While reading my journals I was reminded of a discussion I recently had with the founder of a Silicon Valley semiconductor company. He was worried that with computers and tech devices becoming such an important part of our everyday lives that people are going to forget how to write, and in many ways – think and communicate. He explained how using the cut and paste functions repeatedly, as well as the delete button, prevent the brain from creating a continuous stream of thought. He was concerned that it will severely alter the way people think. It got me thinking about human communication in the future.
I am torn. I don’t worry that technology will dramatically change the human thought process. I believe we will adapt and evolve around the technology. And with so many alternative forms of communicating – by phone, via text, blogs, email, twitter, Facebook, it’s hard to imagine a world where conversation becomes obsolete. In many ways, communicating with each other is now much easier.

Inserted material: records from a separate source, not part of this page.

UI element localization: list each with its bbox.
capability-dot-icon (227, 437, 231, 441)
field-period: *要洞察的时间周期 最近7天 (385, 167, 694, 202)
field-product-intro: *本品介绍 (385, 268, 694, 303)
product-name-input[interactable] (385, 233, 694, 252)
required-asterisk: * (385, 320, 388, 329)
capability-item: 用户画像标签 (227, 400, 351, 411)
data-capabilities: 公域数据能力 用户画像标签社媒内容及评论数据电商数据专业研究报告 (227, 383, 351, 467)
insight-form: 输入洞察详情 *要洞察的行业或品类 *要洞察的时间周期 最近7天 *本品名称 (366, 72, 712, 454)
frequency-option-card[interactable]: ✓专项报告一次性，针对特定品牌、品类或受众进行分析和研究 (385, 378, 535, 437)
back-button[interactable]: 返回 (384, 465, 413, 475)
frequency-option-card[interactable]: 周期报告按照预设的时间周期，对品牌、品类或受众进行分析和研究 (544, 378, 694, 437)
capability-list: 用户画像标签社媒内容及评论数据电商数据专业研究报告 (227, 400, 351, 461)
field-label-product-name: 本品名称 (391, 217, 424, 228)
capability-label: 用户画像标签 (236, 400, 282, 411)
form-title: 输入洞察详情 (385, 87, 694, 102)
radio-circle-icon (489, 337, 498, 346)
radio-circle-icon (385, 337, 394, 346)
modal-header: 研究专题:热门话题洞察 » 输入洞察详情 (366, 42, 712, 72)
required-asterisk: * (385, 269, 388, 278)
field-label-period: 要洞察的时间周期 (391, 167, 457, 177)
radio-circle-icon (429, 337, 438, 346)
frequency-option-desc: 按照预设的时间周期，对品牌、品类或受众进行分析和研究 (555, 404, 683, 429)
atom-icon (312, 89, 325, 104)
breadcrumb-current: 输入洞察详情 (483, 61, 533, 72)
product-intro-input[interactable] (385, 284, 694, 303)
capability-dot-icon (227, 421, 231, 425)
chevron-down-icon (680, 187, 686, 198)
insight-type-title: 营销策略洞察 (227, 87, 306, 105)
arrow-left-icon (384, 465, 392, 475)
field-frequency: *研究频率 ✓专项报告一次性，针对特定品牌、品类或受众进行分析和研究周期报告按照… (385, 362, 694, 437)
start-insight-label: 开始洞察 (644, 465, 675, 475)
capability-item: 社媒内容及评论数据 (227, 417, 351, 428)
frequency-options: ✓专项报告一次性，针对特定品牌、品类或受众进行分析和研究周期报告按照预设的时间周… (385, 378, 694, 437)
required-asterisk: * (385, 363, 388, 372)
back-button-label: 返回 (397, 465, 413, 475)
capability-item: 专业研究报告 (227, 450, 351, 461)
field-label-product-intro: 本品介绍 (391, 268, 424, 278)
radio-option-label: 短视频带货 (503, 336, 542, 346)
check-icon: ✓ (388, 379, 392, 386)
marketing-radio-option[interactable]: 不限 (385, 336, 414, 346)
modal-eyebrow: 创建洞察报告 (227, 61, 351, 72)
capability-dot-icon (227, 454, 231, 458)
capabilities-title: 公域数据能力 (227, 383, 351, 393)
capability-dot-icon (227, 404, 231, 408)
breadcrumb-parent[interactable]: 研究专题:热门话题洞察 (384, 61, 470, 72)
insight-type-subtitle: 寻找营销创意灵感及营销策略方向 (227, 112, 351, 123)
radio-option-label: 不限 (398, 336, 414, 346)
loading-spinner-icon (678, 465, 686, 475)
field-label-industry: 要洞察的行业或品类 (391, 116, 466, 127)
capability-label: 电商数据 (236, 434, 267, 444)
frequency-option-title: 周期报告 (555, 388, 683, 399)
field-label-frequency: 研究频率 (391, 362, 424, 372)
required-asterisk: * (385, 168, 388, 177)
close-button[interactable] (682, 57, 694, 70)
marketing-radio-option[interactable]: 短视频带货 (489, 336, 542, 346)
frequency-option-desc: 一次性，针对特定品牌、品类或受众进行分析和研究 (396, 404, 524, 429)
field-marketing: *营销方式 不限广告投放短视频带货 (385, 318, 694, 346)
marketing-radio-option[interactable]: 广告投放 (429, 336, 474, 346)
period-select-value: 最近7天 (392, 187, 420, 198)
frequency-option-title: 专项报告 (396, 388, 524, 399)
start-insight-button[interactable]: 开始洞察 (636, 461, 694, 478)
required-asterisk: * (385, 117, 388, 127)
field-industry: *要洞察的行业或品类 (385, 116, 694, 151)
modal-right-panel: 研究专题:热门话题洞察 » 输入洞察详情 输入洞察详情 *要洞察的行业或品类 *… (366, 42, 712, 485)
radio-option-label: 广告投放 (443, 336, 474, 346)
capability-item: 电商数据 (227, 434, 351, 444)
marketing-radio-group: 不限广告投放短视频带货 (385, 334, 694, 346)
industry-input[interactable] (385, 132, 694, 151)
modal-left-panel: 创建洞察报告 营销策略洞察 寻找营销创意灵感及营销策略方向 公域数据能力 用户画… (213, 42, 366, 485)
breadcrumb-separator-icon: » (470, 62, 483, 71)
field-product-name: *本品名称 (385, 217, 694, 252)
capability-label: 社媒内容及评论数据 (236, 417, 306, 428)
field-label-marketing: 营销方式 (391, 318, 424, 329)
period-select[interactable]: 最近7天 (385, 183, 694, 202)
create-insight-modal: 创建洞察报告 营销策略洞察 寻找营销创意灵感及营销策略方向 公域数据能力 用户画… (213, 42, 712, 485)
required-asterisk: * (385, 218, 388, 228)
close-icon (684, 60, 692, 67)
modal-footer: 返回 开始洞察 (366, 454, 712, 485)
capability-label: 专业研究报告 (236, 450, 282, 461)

Want to get back in touch with someone from your past? That’s easy. Facebook ’em. Want to find out what they’ve been up to? Read their info page, scroll through their pictures, write on their wall, poke them. But actually talk to them? Like in person? That almost never happens.
I worry more about the content of our communications. Nothing beats face to face interaction. You don’t even have to say a word to speak volumes. A text, an email, a twitter post, can never convey what a simple glance to the side or a hand squeeze can scream to another person. I do worry that even with all of these different means of communicating around us – we aren’t really saying much to each other.